The United Nations rights chief Monday warned of “triple planetary crises” of climate change, pollution and nature loss were worsening conflicts worldwide and represented the single biggest threat to human rights globally.
Michelle Bachelet said climate change, pollution and nature loss were already severely impacting rights across the board and said countries were consistently failing to take the necessary action to curb the damage.
"The interlinked crises of pollution, climate change and biodiversity act as threat multipliers, amplifying conflicts, tensions and structural inequalities, and forcing people into increasingly vulnerable situations," Bachelet told the opening of the 48th session of the U.N. Human Rights Council in Geneva.
"As these environmental threats intensify, they will constitute the single greatest challenge to human rights of our era," added.
The former Chilean president said the threats were already "directly and severely impacting a broad range of rights, including the rights to adequate food, water, education, housing, health, development and even life itself."
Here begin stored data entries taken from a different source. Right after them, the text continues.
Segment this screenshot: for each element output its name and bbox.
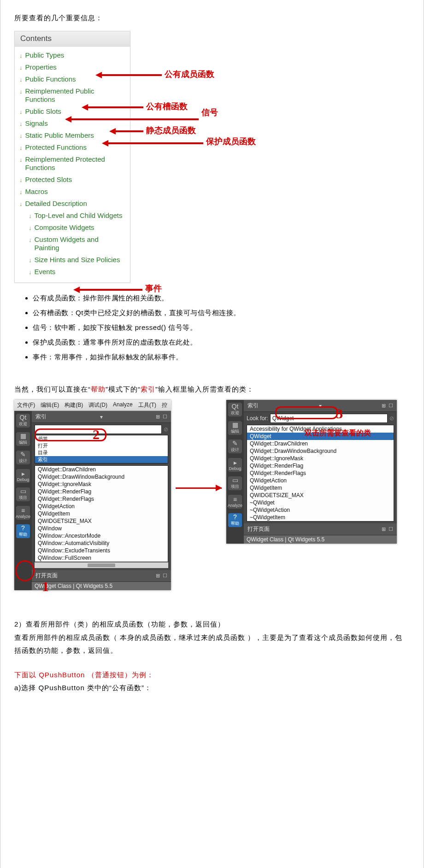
panel-title: 索引 — [247, 402, 259, 410]
down-arrow-icon: ↓ — [19, 176, 23, 184]
mode-sidebar[interactable]: Qt欢迎▦编辑✎设计▸Debug▭项目≡Analyze?帮助 — [226, 400, 244, 544]
contents-item[interactable]: ↓Public Types — [18, 49, 126, 61]
mp-a: 当然，我们可以直接在“ — [14, 385, 91, 393]
sidebar-mode-button[interactable]: ▦编辑 — [228, 421, 242, 435]
list-item[interactable]: ~QWidgetItem — [247, 514, 394, 521]
index-list[interactable]: Accessibility for QWidget Applications Q… — [247, 425, 394, 522]
list-item[interactable]: QWidgetAction — [35, 503, 168, 510]
list-item[interactable]: QWidget::IgnoreMask — [247, 455, 394, 462]
contents-item[interactable]: ↓Reimplemented Protected Functions — [18, 153, 126, 174]
red-ellipse-lookfor — [275, 406, 338, 419]
list-item[interactable]: QWIDGETSIZE_MAX — [247, 492, 394, 499]
close-panel-icon[interactable]: ☐ — [389, 403, 393, 409]
list-item[interactable]: QWidgetItem — [247, 484, 394, 492]
contents-item-label: Properties — [25, 63, 57, 71]
arrow-head-icon — [102, 140, 108, 147]
list-item[interactable]: QWindow::FullScreen — [35, 554, 168, 562]
list-item[interactable]: ~QWidget — [247, 499, 394, 506]
list-item[interactable]: QWidget::RenderFlag — [247, 462, 394, 469]
annotation-events: 事件 — [145, 283, 162, 294]
intro-text: 所要查看的几个重要信息： — [14, 14, 410, 23]
menu-item[interactable]: 文件(F) — [17, 401, 35, 409]
qt-screenshots-row: 文件(F)编辑(E)构建(B)调试(D)Analyze工具(T)控 Qt欢迎▦编… — [14, 400, 410, 590]
mode-icon: ▭ — [20, 488, 26, 494]
close-panel-icon[interactable]: ☐ — [163, 573, 167, 579]
down-arrow-icon: ↓ — [29, 212, 32, 220]
clear-icon[interactable]: ⊘ — [389, 415, 394, 422]
menu-item[interactable]: 构建(B) — [65, 401, 83, 409]
sidebar-mode-button[interactable]: ▦编辑 — [16, 432, 30, 446]
list-item[interactable]: QWidget::DrawChildren — [35, 466, 168, 473]
contents-item-label: Protected Slots — [25, 176, 72, 184]
split-icon[interactable]: ⊞ — [382, 526, 386, 532]
sidebar-mode-button[interactable]: ?帮助 — [16, 524, 30, 538]
dropdown-option[interactable]: 打开 — [35, 442, 168, 449]
contents-item[interactable]: ↓Composite Widgets — [18, 222, 126, 234]
split-icon[interactable]: ⊞ — [156, 414, 160, 420]
contents-item-label: Custom Widgets and Painting — [35, 235, 126, 252]
menu-item[interactable]: Analyze — [113, 401, 133, 409]
open-page-item[interactable]: QWidget Class | Qt Widgets 5.5 — [32, 582, 171, 590]
open-pages-header[interactable]: 打开页面 ⊞☐ — [32, 570, 171, 582]
list-item[interactable]: QWindow — [35, 525, 168, 532]
sidebar-mode-button[interactable]: ▸Debug — [228, 458, 242, 472]
menu-item[interactable]: 调试(D) — [88, 401, 107, 409]
sidebar-mode-button[interactable]: ▭项目 — [16, 487, 30, 501]
dropdown-option-selected[interactable]: 索引 — [35, 456, 168, 463]
dropdown-option[interactable]: 目录 — [35, 449, 168, 456]
index-list[interactable]: QWidget::DrawChildrenQWidget::DrawWindow… — [35, 465, 168, 562]
list-item[interactable]: QWidgetAction — [247, 477, 394, 484]
contents-item[interactable]: ↓Detailed Description — [18, 198, 126, 210]
contents-item[interactable]: ↓Top-Level and Child Widgets — [18, 210, 126, 222]
sidebar-mode-button[interactable]: ✎设计 — [16, 451, 30, 464]
list-item[interactable]: QWidget::DrawWindowBackground — [247, 447, 394, 455]
list-item[interactable]: QWidget::RenderFlags — [247, 469, 394, 477]
contents-with-annotations: Contents ↓Public Types↓Properties↓Public… — [14, 31, 410, 283]
sidebar-mode-button[interactable]: ≡Analyze — [228, 495, 242, 509]
close-panel-icon[interactable]: ☐ — [389, 526, 393, 532]
menu-item[interactable]: 编辑(E) — [41, 401, 59, 409]
list-item[interactable]: QWindow::AncestorMode — [35, 532, 168, 540]
sidebar-mode-button[interactable]: ≡Analyze — [16, 506, 30, 520]
list-item[interactable]: ~QWidgetAction — [247, 506, 394, 514]
contents-item[interactable]: ↓Size Hints and Size Policies — [18, 254, 126, 266]
clear-icon[interactable]: ⊘ — [164, 426, 168, 433]
index-panel-header[interactable]: 索引 ▾ ⊞☐ — [32, 411, 171, 423]
sidebar-mode-button[interactable]: ▸Debug — [16, 469, 30, 483]
split-icon[interactable]: ⊞ — [156, 573, 160, 579]
list-item[interactable]: QWidget::IgnoreMask — [35, 481, 168, 488]
list-item[interactable]: QWidget::DrawChildren — [247, 440, 394, 447]
sidebar-mode-button[interactable]: Qt欢迎 — [228, 403, 242, 416]
open-pages-header[interactable]: 打开页面 ⊞☐ — [244, 523, 397, 535]
menu-item[interactable]: 控 — [162, 401, 167, 409]
list-item[interactable]: QWidget::RenderFlag — [35, 488, 168, 495]
contents-item[interactable]: ↓Reimplemented Public Functions — [18, 85, 126, 106]
contents-item[interactable]: ↓Protected Slots — [18, 174, 126, 186]
sidebar-mode-button[interactable]: Qt欢迎 — [16, 414, 30, 428]
contents-item[interactable]: ↓Events — [18, 266, 126, 278]
horizontal-scrollbar[interactable] — [35, 562, 168, 568]
contents-item[interactable]: ↓Macros — [18, 186, 126, 198]
sidebar-mode-button[interactable]: ?帮助 — [228, 513, 242, 527]
contents-item-label: Signals — [25, 119, 48, 128]
sidebar-mode-button[interactable]: ✎设计 — [228, 440, 242, 453]
list-item[interactable]: QWindow::ExcludeTransients — [35, 547, 168, 554]
down-arrow-icon: ↓ — [29, 224, 32, 232]
split-icon[interactable]: ⊞ — [382, 403, 386, 409]
list-item[interactable]: QWindow::AutomaticVisibility — [35, 540, 168, 547]
mode-label: 欢迎 — [19, 421, 27, 427]
open-page-item[interactable]: QWidget Class | Qt Widgets 5.5 — [244, 535, 397, 544]
menubar[interactable]: 文件(F)编辑(E)构建(B)调试(D)Analyze工具(T)控 — [14, 400, 171, 411]
contents-item[interactable]: ↓Properties — [18, 61, 126, 73]
list-item[interactable]: QWidgetItem — [35, 510, 168, 517]
list-item[interactable]: QWidget::RenderFlags — [35, 495, 168, 503]
contents-item-label: Public Functions — [25, 75, 76, 83]
sidebar-mode-button[interactable]: ▭项目 — [228, 476, 242, 490]
list-item[interactable]: QWidget::DrawWindowBackground — [35, 473, 168, 481]
scrollbar-thumb[interactable] — [88, 563, 115, 567]
dropdown-icon[interactable]: ▾ — [100, 414, 103, 420]
close-panel-icon[interactable]: ☐ — [163, 414, 167, 420]
contents-item[interactable]: ↓Custom Widgets and Painting — [18, 234, 126, 254]
list-item[interactable]: QWIDGETSIZE_MAX — [35, 517, 168, 525]
menu-item[interactable]: 工具(T) — [138, 401, 156, 409]
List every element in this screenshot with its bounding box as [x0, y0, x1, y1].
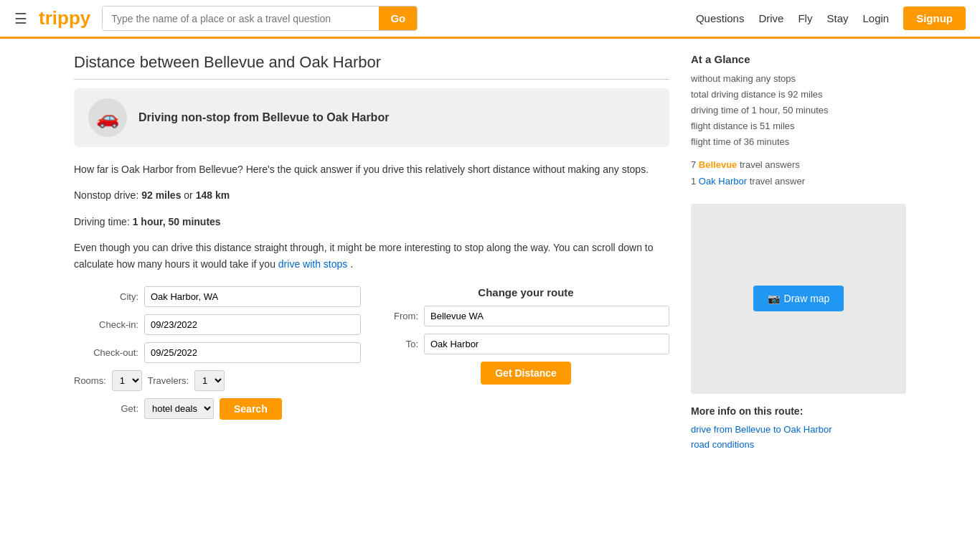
driving-time-label: Driving time:	[74, 216, 130, 227]
hotel-form: City: Check-in: Check-out: Rooms: 123 T	[74, 286, 361, 427]
oak-count: 1	[691, 176, 696, 187]
search-button[interactable]: Search	[220, 398, 282, 420]
to-row: To:	[382, 334, 669, 354]
to-label: To:	[382, 339, 418, 349]
from-input[interactable]	[424, 306, 669, 326]
from-label: From:	[382, 311, 418, 321]
glance-line1: without making any stops	[691, 73, 796, 84]
nav-login[interactable]: Login	[862, 12, 889, 24]
car-icon: 🚗	[88, 98, 127, 137]
hamburger-icon[interactable]: ☰	[14, 10, 27, 27]
nav-stay[interactable]: Stay	[826, 12, 848, 24]
search-bar: Go	[102, 6, 418, 31]
get-select[interactable]: hotel deals	[144, 398, 214, 419]
oak-suffix: travel answer	[750, 176, 805, 187]
at-a-glance-title: At a Glance	[691, 53, 906, 65]
travelers-select[interactable]: 123	[194, 370, 225, 391]
glance-line2: total driving distance is 92 miles	[691, 89, 823, 100]
route-form-title: Change your route	[382, 286, 669, 298]
left-column: Distance between Bellevue and Oak Harbor…	[74, 53, 669, 454]
bellevue-count: 7	[691, 159, 696, 170]
from-row: From:	[382, 306, 669, 326]
driving-time-paragraph: Driving time: 1 hour, 50 minutes	[74, 214, 669, 230]
checkin-label: Check-in:	[74, 319, 138, 330]
page-title: Distance between Bellevue and Oak Harbor	[74, 53, 669, 80]
get-row: Get: hotel deals Search	[74, 398, 361, 420]
driving-banner: 🚗 Driving non-stop from Bellevue to Oak …	[74, 88, 669, 147]
logo[interactable]: trippy	[39, 7, 90, 29]
stops-paragraph: Even though you can drive this distance …	[74, 240, 669, 272]
draw-map-button[interactable]: 📷 Draw map	[753, 286, 844, 311]
checkout-label: Check-out:	[74, 347, 138, 358]
route-link-1[interactable]: drive from Bellevue to Oak Harbor	[691, 424, 906, 435]
oak-harbor-link[interactable]: Oak Harbor	[699, 176, 747, 187]
checkout-input[interactable]	[144, 342, 361, 363]
stops-text-2: .	[350, 258, 353, 270]
bellevue-link[interactable]: Bellevue	[699, 159, 737, 170]
travelers-label: Travelers:	[148, 375, 189, 386]
city-input[interactable]	[144, 286, 361, 307]
nonstop-km: 148 km	[196, 189, 230, 201]
city-label: City:	[74, 291, 138, 302]
driving-time-value: 1 hour, 50 minutes	[133, 216, 221, 227]
city-row: City:	[74, 286, 361, 307]
rooms-select[interactable]: 123	[112, 370, 142, 391]
go-button[interactable]: Go	[379, 6, 417, 30]
bellevue-suffix: travel answers	[740, 159, 800, 170]
nonstop-miles: 92 miles	[141, 189, 181, 201]
get-distance-button[interactable]: Get Distance	[481, 362, 571, 385]
to-input[interactable]	[424, 334, 669, 354]
intro-paragraph: How far is Oak Harbor from Bellevue? Her…	[74, 161, 669, 177]
checkin-input[interactable]	[144, 314, 361, 335]
nonstop-paragraph: Nonstop drive: 92 miles or 148 km	[74, 187, 669, 203]
stops-text-1: Even though you can drive this distance …	[74, 242, 654, 269]
more-info: More info on this route: drive from Bell…	[691, 405, 906, 450]
at-a-glance: At a Glance without making any stops tot…	[691, 53, 906, 189]
search-input[interactable]	[103, 6, 379, 30]
nonstop-or: or	[184, 189, 192, 201]
checkout-row: Check-out:	[74, 342, 361, 363]
signup-button[interactable]: Signup	[903, 6, 966, 30]
nav-drive[interactable]: Drive	[758, 12, 783, 24]
route-form: Change your route From: To: Get Distance	[382, 286, 669, 427]
glance-line4: flight distance is 51 miles	[691, 121, 795, 131]
map-area: 📷 Draw map	[691, 204, 906, 394]
driving-banner-text: Driving non-stop from Bellevue to Oak Ha…	[138, 111, 389, 124]
glance-line3: driving time of 1 hour, 50 minutes	[691, 105, 829, 116]
main-nav: Questions Drive Fly Stay Login Signup	[696, 6, 966, 30]
right-column: At a Glance without making any stops tot…	[691, 53, 906, 454]
more-info-title: More info on this route:	[691, 405, 906, 417]
rooms-label: Rooms:	[74, 375, 106, 386]
nav-questions[interactable]: Questions	[696, 12, 745, 24]
rooms-travelers-row: Rooms: 123 Travelers: 123	[74, 370, 361, 391]
main-content: Distance between Bellevue and Oak Harbor…	[60, 39, 920, 468]
nonstop-label: Nonstop drive:	[74, 189, 138, 201]
header: ☰ trippy Go Questions Drive Fly Stay Log…	[0, 0, 980, 39]
route-link-2[interactable]: road conditions	[691, 439, 906, 450]
drive-with-stops-link[interactable]: drive with stops	[278, 258, 347, 270]
car-symbol: 🚗	[96, 107, 119, 129]
draw-map-icon: 📷	[768, 293, 780, 304]
checkin-row: Check-in:	[74, 314, 361, 335]
get-label: Get:	[74, 403, 138, 414]
draw-map-label: Draw map	[784, 293, 830, 304]
glance-line5: flight time of 36 minutes	[691, 136, 789, 147]
nav-fly[interactable]: Fly	[798, 12, 812, 24]
form-area: City: Check-in: Check-out: Rooms: 123 T	[74, 286, 669, 427]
She said environmental damage usually hurts the poorest people and nations the most, as they often have the least capacity to respond.
Bachelet said recent months have unleashed "extreme and murderous climate events," citing the fires in Siberia and California, and floods in China, Germany and Turkey.
She also said drought was potentially forcing millions of people into misery, hunger and displacement.
Bachelet said that addressing the environmental crisis was: "a humanitarian imperative, a human rights imperative, a peace-building imperative and a development imperative. It is also doable."
She said spending to revive economies in the wake of the COVID-19 pandemic could be focused on environmentally-friendly projects, but "this is a shift that unfortunately is not being consistently and robustly undertaken."
She also said that countries had "consistently failed to fund and implement" commitments made under the Paris climate accords.
"We must set the bar higher – indeed, our common future depends on it," the U.N. rights chief said.
Bachelet said that at the 12-day COP26 climate talks in Glasgow, set to begin Oct. 31, her office would push for more ambitious, rights-based commitments.
Bachelet said that in many regions, environmental human rights defenders were threatened, harassed and killed, often with complete impunity.
She said economic shifts triggered by the COVID-19 pandemic had apparently prompted increased exploitation of mineral resources, forests and land, with Indigenous peoples particularly at risk.
"In Brazil, I am alarmed by recent attacks against members of the Yanomami and Munduruku peoples by illegal miners in the Amazon," she said.
In her opening global update, Bachelet touched on the human rights situations in several countries, including Chad, the Central African Republic, Haiti, India, Mali and Tunisia.
On China, she said no progress had been made in her yearslong efforts to seek "meaningful access" to Xinjiang.
"In the meantime, my office is finalizing its assessment of the available information on allegations of serious human rights violations in that region, with a view to making it public," she said.
Rights groups believe at least 1 million Uyghurs and other mostly Muslim minorities have been incarcerated in camps in the northwestern region, where China is also accused of forcibly sterilizing women and imposing forced labor.
Beijing has strongly denied the allegations and says training programs, work schemes and better education have helped stamp out extremism in the region.